1. More contact, less solitary path
We created touchpoints distributed throughout the weeks, ensuring no one had to navigate the process in isolation. The Welcome Talks now greet newcomers with expectation alignment and a vision of engineering as a whole. Simultaneously, messages and reminders via Slack maintained the pace, helping everyone clearly understand what they needed to do and when.
2. Content connected to real-life work
Materials were revamped to reflect how work happens within Nubank. Learning moved away from abstract scenarios and began to be built upon challenges inspired by real services, with examples of architecture, tools, and engineering standards adopted internally. Thus, theory made more sense because it was immediately experienced in practice.
3. Metrics to measure learning
We also understood that it was necessary to evolve the way learning is monitored. Therefore, we created new ways to measure real progress. One of these was the Confiômetro, an internal tool that assesses confidence before and after each stage of the onboarding process. We also implemented standardized assessments to measure technical knowledge, and the CSAT was restructured to analyze three essential fronts: content relevance, concept comprehension, and preparedness to apply what was learned in daily work.
4. A 30-day challenge
We defined a clear milestone: utilizing the first month to advance as much as possible in the onboarding. This brought pace, focus, and alignment between new software engineers and their managers. The journey ceased to be an individual-paced initiative and became a construction accompanied end-to-end.
Results and learnings
Since the implementation of the new program, signs of improvement have appeared consistently, both in the perception of the new software engineers and in the feedback from the teams that received them. The onboarding experience began to be evaluated significantly more positively, with advancements in content clarity, relevance, and preparedness to apply knowledge in real work. What was previously seen as an unstructured journey began to be perceived as organized, useful, and connected to the day-to-day.
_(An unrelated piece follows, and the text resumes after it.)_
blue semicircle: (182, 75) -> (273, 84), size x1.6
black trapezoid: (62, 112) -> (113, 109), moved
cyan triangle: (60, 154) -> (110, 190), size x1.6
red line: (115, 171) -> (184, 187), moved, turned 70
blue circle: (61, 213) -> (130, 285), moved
“The Nubankers were much more prepared to work on a task in our sprint because they were already familiar with Clojure and Datomic, in addition to Nubank’s architecture. So, it was just a matter of providing context about our services and scopes.” – Leonardo Marinho, Engineering Manager II at Nubank
The participants also reported an expressive gain in confidence at the end of the first weeks, reaching a 100% increase in confidence. Knowledge assessments showed clear improvements, with greater consistency across scores, an indication that the program is helping to equalize the technical level of newcomers, regardless of their previous trajectory.
At the end of the program, the Nuvinhos also indicated feeling more ready to work in Nubank’s Engineering, a direct reflection of a more structured, more consistent, and more practice-oriented onboarding. Leaders who evaluated the growth potential of the new people noted that they arrive better prepared to evolve within the expectations defined for the next level, reinforcing the importance of an efficient onboarding for the technical and career journey.
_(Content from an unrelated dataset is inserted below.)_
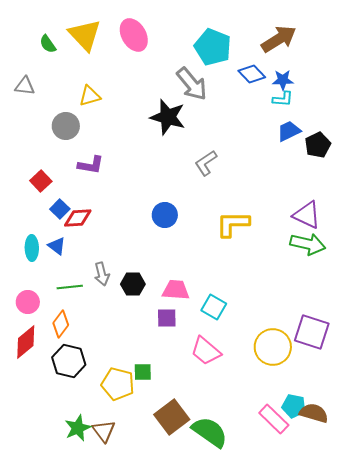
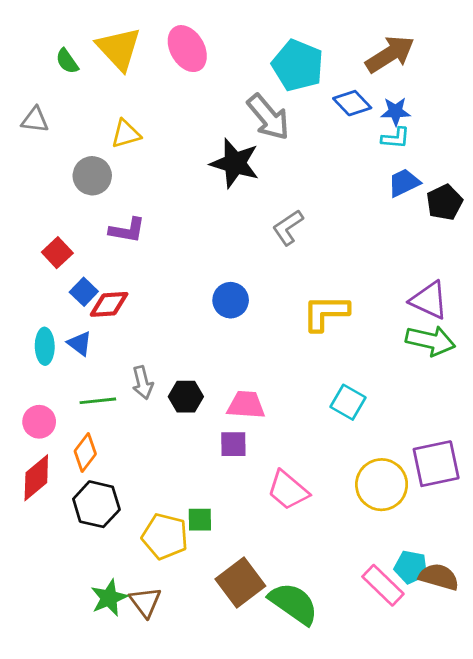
cyan square: (214, 307) -> (348, 402), moved
purple square: (312, 332) -> (436, 464), turned -30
“I noticed that the Nubankers were much more proficient with the tools, frameworks, and technologies we use here at Nu, and they were able to deliver their first tasks within the team very quickly. I also found it very positive that they already had knowledge of how to use Cursor.” – Bruna Sanglard, Engineering Manager II at Nubank
Conclusion
The new onboarding program has already consolidated as a structured and data-driven model, and the next cycles follow the same logic of continuous evolution that guides Nubank Engineering. We continue to refine the experience based on direct feedback from the cohorts and leadership, expanding practical challenges connected to real services and strengthening the touchpoints that ensure engagement and clarity from day one.
This transformation showed that preparing people to contribute quickly requires more than sharing study materials; it also requires context, close monitoring, and metrics that allow for objective progress tracking. The impact is already visible in the signs of confidence, learning outcomes, and the leadership’s perception of the new engineers’ preparedness level.
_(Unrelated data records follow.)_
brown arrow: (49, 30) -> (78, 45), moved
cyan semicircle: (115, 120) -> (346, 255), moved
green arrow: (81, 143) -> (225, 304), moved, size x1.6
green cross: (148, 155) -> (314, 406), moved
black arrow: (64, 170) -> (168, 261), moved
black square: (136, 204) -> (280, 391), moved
More than just reorganizing a process, this initiative reinforces something that is part of Nubank’s daily life: creating experiences that work for people, reducing friction whenever possible, and making decisions guided by evidence, not assumptions. By creating an intentional journey connected to the real work environment, we are not only accelerating the entry of new talent but also strengthening the foundation that will allow Engineering to continue scaling with quality in the coming years.